Gelei. A cirurgia era feita por um especialista em cabeça e pescoço e a gravidade dependia de onde terminava a fístula, que nada mais é que um caninho de bitola muito pequena que dá comunicação do exterior com alguma parte ou órgão interno do corpo. Tem que ser retirada pois é um ponto de entradas de infecções. Sabíamos onde começava mas não sabíamos onde terminava. Com três anos, como previsto, veio a primeira infecção. Parecia que ele tinha um limão embaixo da pele. Levamos ele no Jamal que nos alertou:
- Começaram as infecções. Vamos dar uma chance, se voltar, teremos que nos preparar para a cirurgia, pois não podemos viver sob antibiótico.
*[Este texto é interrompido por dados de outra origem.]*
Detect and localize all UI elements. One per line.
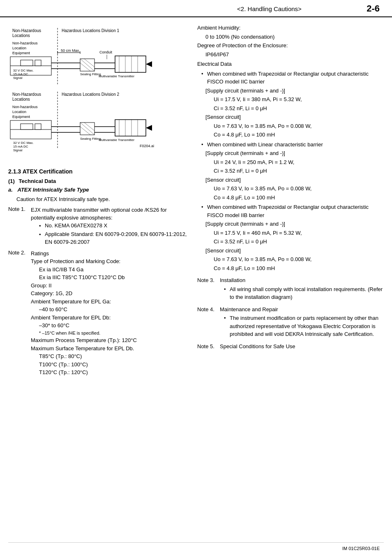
sensor-val-3b: Co = 4.8 μF, Lo = 100 mH <box>214 264 384 273</box>
ambient-db-note: * –15°C when /HE is specified. <box>39 330 189 337</box>
svg-rect-29 <box>115 56 146 72</box>
svg-text:15 mA DC: 15 mA DC <box>13 72 28 76</box>
diagram-area: Non-Hazardous Locations Hazardous Locati… <box>8 24 189 161</box>
section-heading: 2.1.3 ATEX Certification <box>8 168 189 175</box>
svg-text:Non-hazardous: Non-hazardous <box>12 105 38 109</box>
note4-bullet: • The instrument modification or parts r… <box>224 314 384 338</box>
sensor-circuit-3: [Sensor circuit] <box>205 247 384 255</box>
supply-val-3b: Ci = 3.52 nF, Li = 0 μH <box>214 238 384 246</box>
svg-text:Multivariable Transmitter: Multivariable Transmitter <box>99 138 134 142</box>
note1-body: EJX multivariable transmitter with optio… <box>31 206 189 247</box>
bottom-divider <box>8 542 384 543</box>
note1-bullet-text-2: Applicable Standard: EN 60079-0:2009, EN… <box>45 231 189 246</box>
sensor-circuit-2: [Sensor circuit] <box>205 176 384 184</box>
svg-rect-45 <box>21 124 33 130</box>
diagram-svg: Non-Hazardous Locations Hazardous Locati… <box>8 24 181 160</box>
ambient-humidity-value: 0 to 100% (No condensation) <box>205 33 384 41</box>
bullet-dot-2: • <box>39 231 45 246</box>
svg-rect-9 <box>21 60 33 66</box>
note2-body: Ratings Type of Protection and Marking C… <box>31 250 189 377</box>
bullet-dot-r3: • <box>201 203 207 219</box>
note5-title: Special Conditions for Safe Use <box>220 342 384 351</box>
note4-bullet-dot: • <box>224 314 230 338</box>
svg-text:Hazardous Locations Division 2: Hazardous Locations Division 2 <box>62 92 120 97</box>
note4-block: Note 4. Maintenance and Repair • The ins… <box>197 305 384 339</box>
svg-text:Hazardous Locations Division 1: Hazardous Locations Division 1 <box>62 28 120 33</box>
bullet-text-r1: When combined with Trapezoidal or Rectan… <box>207 70 384 86</box>
ambient-ga-value: –40 to 60°C <box>39 305 189 314</box>
sub1-number: (1) <box>8 178 15 184</box>
max-surface-temp: Maximum Surface Temperature for EPL Db. <box>31 345 189 353</box>
svg-marker-64 <box>146 125 152 131</box>
note5-body: Special Conditions for Safe Use <box>220 342 384 352</box>
protection-label: Type of Protection and Marking Code: <box>31 257 189 266</box>
svg-text:Sealing Fitting: Sealing Fitting <box>80 72 101 76</box>
note1-title: EJX multivariable transmitter with optio… <box>31 206 189 222</box>
note2-title: Ratings <box>31 250 189 258</box>
svg-rect-46 <box>35 124 41 130</box>
svg-text:Non-Hazardous: Non-Hazardous <box>12 92 41 97</box>
degree-value: IP66/IP67 <box>205 51 384 59</box>
supply-val-1a: Ui = 17.5 V, Ii = 380 mA, Pi = 5.32 W, <box>214 95 384 104</box>
marking-2: Ex ia IIIC T85°C T100°C T120°C Db <box>39 273 189 282</box>
right-text: Ambient Humidity: 0 to 100% (No condensa… <box>197 24 384 351</box>
section-number: 2.1.3 <box>8 168 21 175</box>
ambient-humidity-label: Ambient Humidity: <box>197 24 384 32</box>
svg-text:32 V DC Max.: 32 V DC Max. <box>13 69 34 72</box>
footer-doc-id: IM 01C25R03-01E <box>342 546 380 551</box>
left-column: Non-Hazardous Locations Hazardous Locati… <box>8 24 189 378</box>
bullet-dot: • <box>39 222 45 230</box>
supply-val-1b: Ci = 3.52 nF, Li = 0 μH <box>214 104 384 113</box>
page-header: <2. Handling Cautions> 2-6 <box>0 0 392 17</box>
svg-text:Locations: Locations <box>12 33 30 38</box>
note5-block: Note 5. Special Conditions for Safe Use <box>197 342 384 352</box>
caution-text: Caution for ATEX Intrinsically safe type… <box>16 195 189 204</box>
note3-label: Note 3. <box>197 276 220 302</box>
sensor-circuit-1: [Sensor circuit] <box>205 113 384 121</box>
svg-text:Conduit: Conduit <box>99 50 113 54</box>
bullet-dot-r2: • <box>201 141 207 149</box>
header-title: <2. Handling Cautions> <box>184 5 355 12</box>
sensor-val-2b: Co = 4.8 μF, Lo = 100 mH <box>214 194 384 202</box>
ambient-db-label: Ambient Temperature for EPL Db: <box>31 314 189 322</box>
electrical-label: Electrical Data <box>197 60 384 68</box>
sensor-val-2a: Uo = 7.63 V, Io = 3.85 mA, Po = 0.008 W, <box>214 185 384 193</box>
supply-val-2a: Ui = 24 V, Ii = 250 mA, Pi = 1.2 W, <box>214 158 384 166</box>
bullet-text-r3: When combined with Trapezoidal or Rectan… <box>207 203 384 219</box>
supply-circuit-2: [Supply circuit (terminals + and -)] <box>205 149 384 157</box>
note4-bullet-text: The instrument modification or parts rep… <box>230 314 384 338</box>
note1-bullet-1: • No. KEMA 06ATEX0278 X <box>31 222 189 230</box>
supply-val-3a: Ui = 17.5 V, Ii = 460 mA, Pi = 5.32 W, <box>214 229 384 237</box>
svg-text:Equipment: Equipment <box>12 51 30 55</box>
note5-label: Note 5. <box>197 342 220 352</box>
svg-text:Locations: Locations <box>12 97 30 102</box>
note3-bullet-text: All wiring shall comply with local insta… <box>230 285 384 301</box>
sub2-title: ATEX Intrinsically Safe Type <box>17 187 89 193</box>
svg-text:Location: Location <box>12 46 26 50</box>
sub1-heading: (1) Technical Data <box>8 178 189 184</box>
content-area: Non-Hazardous Locations Hazardous Locati… <box>0 24 392 378</box>
t85: T85°C (Tp.: 80°C) <box>39 352 189 361</box>
bullet-dot-r1: • <box>201 70 207 86</box>
supply-val-2b: Ci = 3.52 nF, Li = 0 μH <box>214 167 384 175</box>
note1-bullet-text-1: No. KEMA 06ATEX0278 X <box>45 222 107 230</box>
svg-text:Non-Hazardous: Non-Hazardous <box>12 28 41 33</box>
svg-rect-10 <box>35 60 41 66</box>
degree-label: Degree of Protection of the Enclosure: <box>197 42 384 50</box>
svg-marker-34 <box>146 61 152 67</box>
sensor-val-3a: Uo = 7.63 V, Io = 3.85 mA, Po = 0.008 W, <box>214 255 384 264</box>
ambient-db-value: –30* to 60°C <box>39 321 189 330</box>
note1-block: Note 1. EJX multivariable transmitter wi… <box>8 206 189 247</box>
page-number: 2-6 <box>355 3 380 14</box>
bullet-text-r2: When combined with Linear characteristic… <box>207 141 323 149</box>
svg-text:Multivariable Transmitter: Multivariable Transmitter <box>99 74 134 78</box>
supply-circuit-3: [Supply circuit (terminals + and -)] <box>205 220 384 228</box>
page-container: <2. Handling Cautions> 2-6 Non-Hazardous… <box>0 0 392 555</box>
note3-bullet-dot: • <box>224 285 230 301</box>
note1-bullet-2: • Applicable Standard: EN 60079-0:2009, … <box>31 231 189 246</box>
svg-text:Non-hazardous: Non-hazardous <box>12 41 38 45</box>
note4-body: Maintenance and Repair • The instrument … <box>220 305 384 339</box>
right-column: Ambient Humidity: 0 to 100% (No condensa… <box>193 24 384 378</box>
note1-label: Note 1. <box>8 206 31 247</box>
svg-text:Signal: Signal <box>13 148 22 152</box>
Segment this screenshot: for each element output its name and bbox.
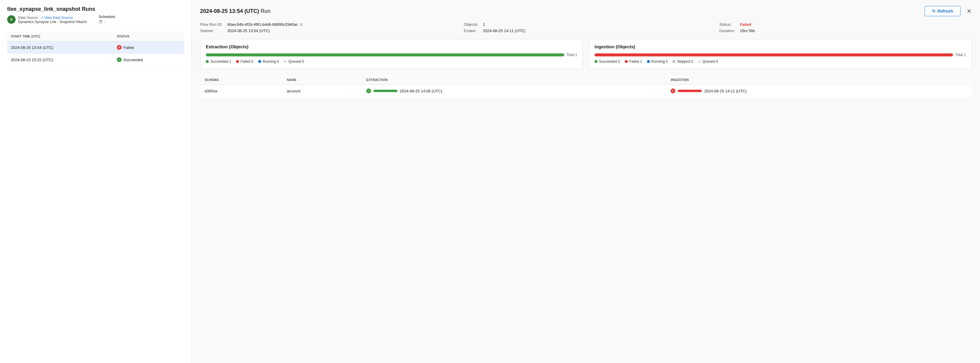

Um mês depois veio a segunda. Quando fomos até ele, já nos avisou que o melhor cirurgião, na época, era o Dr. Josias de Andrade Sobrinho. Tínhamos que tratar dessa infecção e levá-lo ao Fleury para fazer um exame um tanto delicado. Introduzia um contraste pela brânquia e fazia a radiografia, para poder definir até onde ia o caninho. Assim fizemos e no dia do exame o gurizinho não parava de jeito nenhum. Estavam já pensando em fazer anestesia geral quando tive a idéia de fazer mais ou menos como papai e propor um jogo a ele. Ficava quieto sem chorar e depois do exame ganhava uma bicicleta de duas rodas. A vontade da bicicleta foi maior que o medo e ele deitou na mesa e ficou quieto. Mas o trem doía muito e por mais que ele quisesse não agüentou e começou a chorar. Aquele choro sentido, de dor realmente, mas deixou fazerem o exame. Terminado tudo, como ele não parava de chorar, ficamos preocupados. Ia infeccionar de novo, rompeu alguma coisa por dentro. Eu naquela preocupação toda, falei a ele:
- Pronto filho, já acabou tudo. Ta doendo em algum lugar?
Ele sem parar de chorar fez que não com a cabeça.
- Então pare de chorar se não ta doendo.
Quando ele disse:
- Mas e aí, você vai dar a bicicleta se eu parar?
Grande negociador, ganhou a mais linda da Sears e no mesmo dia.
A fistula ia pelo pescoço e conseguiram acompanhá-la até por trás da orelha. Aí não sabia se terminava ou era tão fina que o contraste não passava. Marcaram a cirurgia e o Jamal foi com gente no dia.
Quando perguntei se ele entrava na sala, respondeu:
- Nem amarrado. Não posso ver sangue.
A cirurgia correu as mil maravilhas e o médico explicou que retirou toda a fistula por um corte de dois centímetros, onde ela começava e deixou um dreno do comprimento da fistula retirada. Esse dreno tinha que ser retirado aos poucos para a cicatrização ser feita da parte mais profunda para a entrada. De três em três dias íamos ao médico para puxar 1 cm aquele dreno de mais de 15 cm. No primeiro dia o menino jurou que ninguém tocava no dreno. No início pensei em pear ele. Falei ao doutor:
- Eu sento, ponho ele no colo, prendo as pernas dele dando uma tesoura com as minhas pernas e no abraço, imobilizo os dois braços dele.
Ele deu uma risadinha, como se eu tivesse brincando e foi conversar com Beto. Quando viu que nem conseguia se fazer ouvir, achou que a manha era porque eu e Beá estávamos na sala e nos colocou para fora. Ficamos na sala de espera e parecia coisa de desenho animado. Aquela barulheira lá dentro de coisa quebrando e nós super preocupados, com o médico, não com o Beto. Depois desse piseiro todo que demorou uns 10 minutos o médico abre a porta e quase caímos duros para trás. O aro do óculos estava torto e no seu jaleco branco a impressão da sola da bota ortopédica do Betão. Ele se ajeitando falou:
- Viu como ele não chorou. Não foi fácil mas esta tudo como previsto. Volte daqui a três dias para o segundo round.
E assim foi. No final ele ficava quietinho. Já não doía mais, mas ele falava que estava ficando homem. Também não foi fácil.